重苦しい時間がゆっくりと流れる中で、この状況のきっかけを作った王柔は、だんだんと自信がなくなってきました。
「すみません、王柔殿・・・・・・。ひょっとしたら僕の見間違いなのかも・・・・・・」
でも、冒頓は、王柔の謝罪を受け入れませんでした。
「お前なぁ、もう少し自分を信じてやれよ。誰もお前の見たものを疑ってやしないぜ。ほら、お前本人よりもお嬢ちゃんの方が、お前の言葉を信じているようじゃねぇか」
冒頓の言葉に、自分の傍らに連れてきた理亜の方を見上げると、彼女は道の先の方から目を離せずにいるようでした。
「オージュ、なにか、コワい・・・・・・」
「ほらな、お嬢ちゃんは、ちゃんとわかっているようだぜ」
冒頓は理亜が見つめる先を慎重に見渡しながら、王柔を勇気づけるのでした。
突然。
冒頓の身体は馬上でピンと伸ばされ、右手が大きく掲げられました。
「見えた! 前方から敵が来るぞ! お前ら油断するなよ、あちらさんはいつも相手にしているような奴らじゃなさそうだぜ。いいか、死んだら終わりだからなっ!」
「わかりましたっ」
「はい、死んだら終わりですからっ!」
あらかじめ手はずは整えられていたのでしょう。護衛隊のものは冒頓の号令に声を合せたかと思うと、騎乗のもののおよそ半数は右に、残りのものは左に、そして徒歩のものは中央で交易隊を守る体制にと、一斉に動き出しました。

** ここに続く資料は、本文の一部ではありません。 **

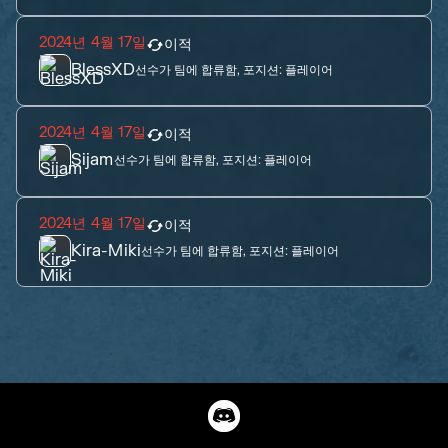
2024년 4월 17일
이적
BlessXD
선수가 팀에 합류함, 포지션:
플레이어
2024년 4월 17일
이적
Sijam
선수가 팀에 합류함, 포지션:
플레이어
2024년 4월 17일
이적
Kira-Miki
선수가 팀에 합류함, 포지션:
플레이어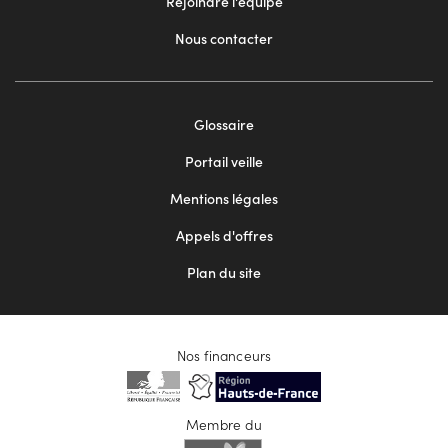
Rejoindre l'équipe
Nous contacter
Footer
Glossaire
menu
Portail veille
2
Mentions légales
Appels d'offres
Plan du site
Nos financeurs
Membre du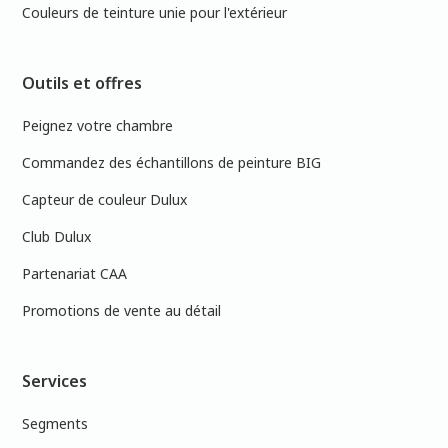
Couleurs de teinture unie pour l'extérieur
Outils et offres
Peignez votre chambre
Commandez des échantillons de peinture BIG
Capteur de couleur Dulux
Club Dulux
Partenariat CAA
Promotions de vente au détail
Services
Segments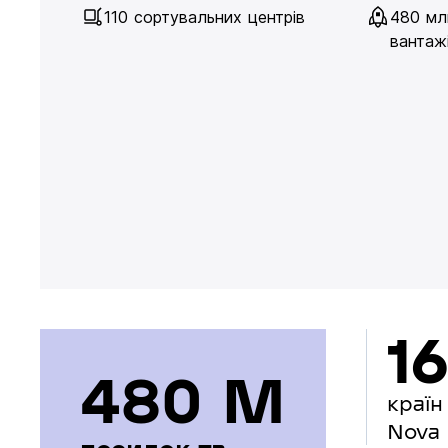
110 сортувальних центрів
480 мл
вантажі
16
480 М
країн
Nova 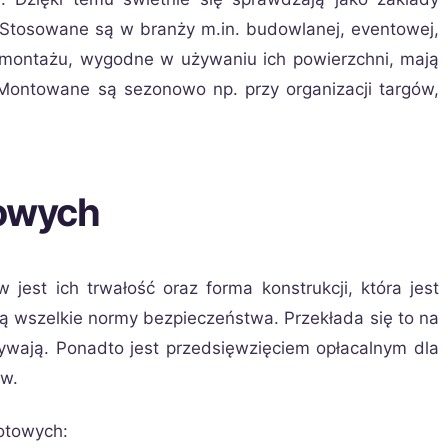
 Stosowane są w branży m.in. budowlanej, eventowej,
emontażu, wygodne w używaniu ich powierzchni, mają
 Montowane są sezonowo np. przy organizacji targów,
towych
jest ich trwałość oraz forma konstrukcji, która jest
ą wszelkie normy bezpieczeństwa. Przekłada się to na
ywają. Ponadto jest przedsięwzięciem opłacalnym dla
ów.
otowych: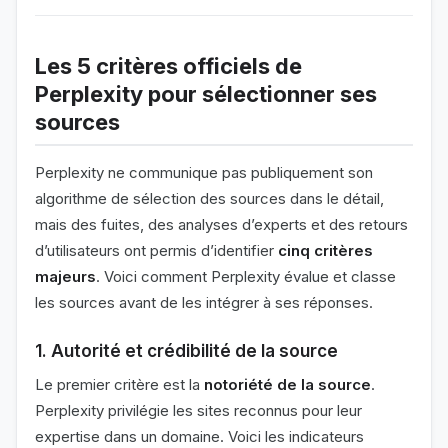
Les 5 critères officiels de
Perplexity pour sélectionner ses
sources
Perplexity ne communique pas publiquement son
algorithme de sélection des sources dans le détail,
mais des fuites, des analyses d’experts et des retours
d’utilisateurs ont permis d’identifier
cinq critères
majeurs
. Voici comment Perplexity évalue et classe
les sources avant de les intégrer à ses réponses.
1.
Autorité et crédibilité de la source
Le premier critère est la
notoriété de la source
.
Perplexity privilégie les sites reconnus pour leur
expertise dans un domaine. Voici les indicateurs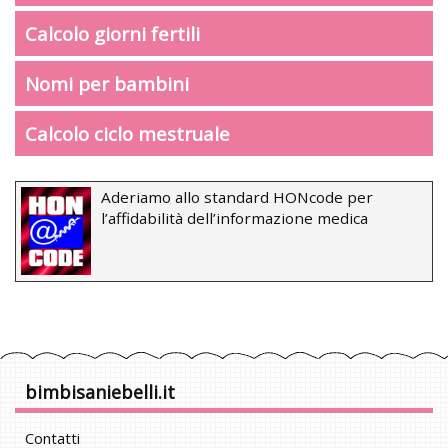
Calcolo giorni fertili
Nomi per bambini
Calcolo ciclo mestruale
Aderiamo allo standard HONcode per
l’affidabilità dell’informazione medica
bimbisaniebelli.it
Contatti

「王柔! お前は交易隊の一番真ん中へ、お嬢ちゃんを連れて下がれ。いいか、自分の一番大事なものは、しっかりと守れよ!」
「は、はいっ!」
「ああ、それと、よく奇岩の変化に気づいてくれた。おかげで不意打ちを食らわねえですんだぜ。ありがとうよ」
自分で自分の言葉を疑ってしまったことに落胆していた王柔の表情は、冒頓の言葉に救われたように、明るくなるのでした。

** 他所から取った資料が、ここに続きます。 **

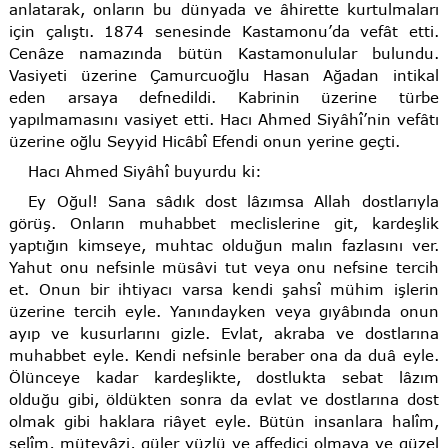
anlatarak, onların bu dünyada ve âhirette kurtulmaları
için çalıştı. 1874 senesinde Kastamonu’da vefât etti.
Cenâze namazında bütün Kastamonulular bulundu.
Vasiyeti üzerine Çamurcuoğlu Hasan Ağadan intikal
eden arsaya defnedildi. Kabrinin üzerine türbe
yapılmamasını vasiyet etti. Hacı Ahmed Siyâhî’nin vefâtı
üzerine oğlu Seyyid Hicâbî Efendi onun yerine geçti.
Hacı Ahmed Siyâhî buyurdu ki:
Ey Oğul! Sana sâdık dost lâzımsa Allah dostlarıyla
görüş. Onların muhabbet meclislerine git, kardeşlik
yaptığın kimseye, muhtac olduğun malın fazlasını ver.
Yahut onu nefsinle müsâvi tut veya onu nefsine tercih
et. Onun bir ihtiyacı varsa kendi şahsî mühim işlerin
üzerine tercih eyle. Yanındayken veya gıyâbında onun
ayıp ve kusurlarını gizle. Evlat, akraba ve dostlarına
muhabbet eyle. Kendi nefsinle beraber ona da duâ eyle.
Ölünceye kadar kardeşlikte, dostlukta sebat lâzım
olduğu gibi, öldükten sonra da evlat ve dostlarına dost
olmak gibi haklara riâyet eyle. Bütün insanlara halîm,
selîm, mütevâzi, güler yüzlü ve affedici olmaya ve güzel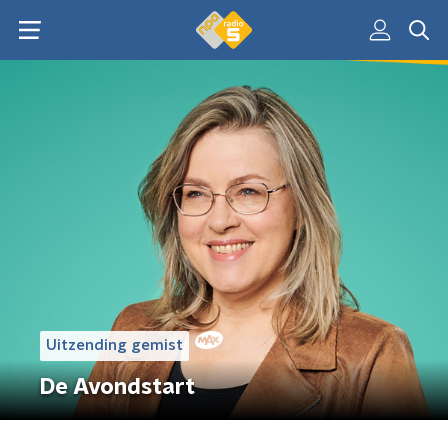
Uitzending gemist
De Avondstart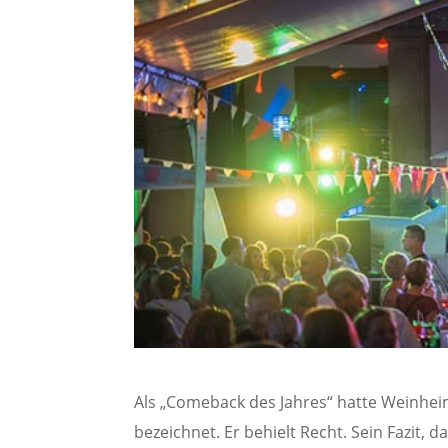
Als „Comeback des Jahres“ hatte Weinhei
bezeichnet. Er behielt Recht. Sein Fazit, 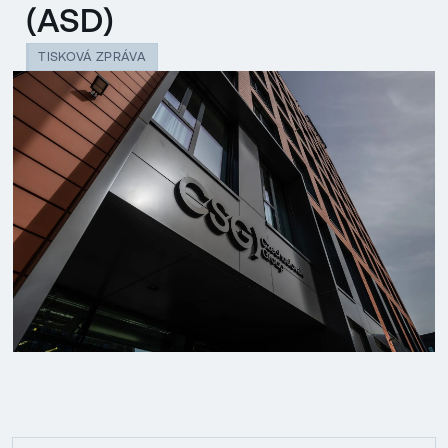
(ASD)
TISKOVÁ ZPRÁVA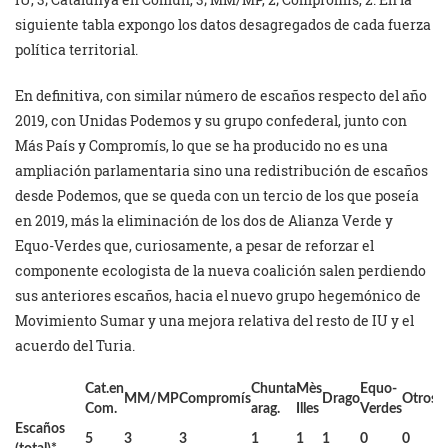
siguiente tabla expongo los datos desagregados de cada fuerza
política territorial.
En definitiva, con similar número de escaños respecto del año
2019, con Unidas Podemos y su grupo confederal, junto con
Más País y Compromís, lo que se ha producido no es una
ampliación parlamentaria sino una redistribución de escaños
desde Podemos, que se queda con un tercio de los que poseía
en 2019, más la eliminación de los dos de Alianza Verde y
Equo-Verdes que, curiosamente, a pesar de reforzar el
componente ecologista de la nueva coalición salen perdiendo
sus anteriores escaños, hacia el nuevo grupo hegemónico de
Movimiento Sumar y una mejora relativa del resto de IU y el
acuerdo del Turia.
Cat.en
Chunta
Mès
Equo-
MM/MP
Compromís
Drago
Otros
Com.
arag.
Illes
Verdes
Escaños
5
3
3
1
1
1
0
0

そのころには、オオノスリが大きく旋回する下で、ゴビに砂煙が上がっているのが、交易隊や護衛隊の男たちにもわかるようになっていました。
ドドド、ドドドド、ドドドドド・・・・・・。
何かが砂煙を上げ大地を揺らしながら、一塊になってまっすぐこちらへ向かってきているのです。
「交易隊は、右後ろへ後退だ!」
冒頓は、交易隊とそれを守る者たちへ、後退するように指示を出しました。
交易隊の正面から突っ込んでくる敵を引き込んで、あらかじめ右と左に展開している騎乗の護衛隊でそれを挟撃すると同時に、おとりとなった交易隊本体はそのまま戦場から遠ざけようという作戦でした。
このような大胆な作戦で未知の敵に対応することができたのは、冒頓が言うように、王柔の報告によって相手の動きをいち早く察知することができたことが大きいのでした。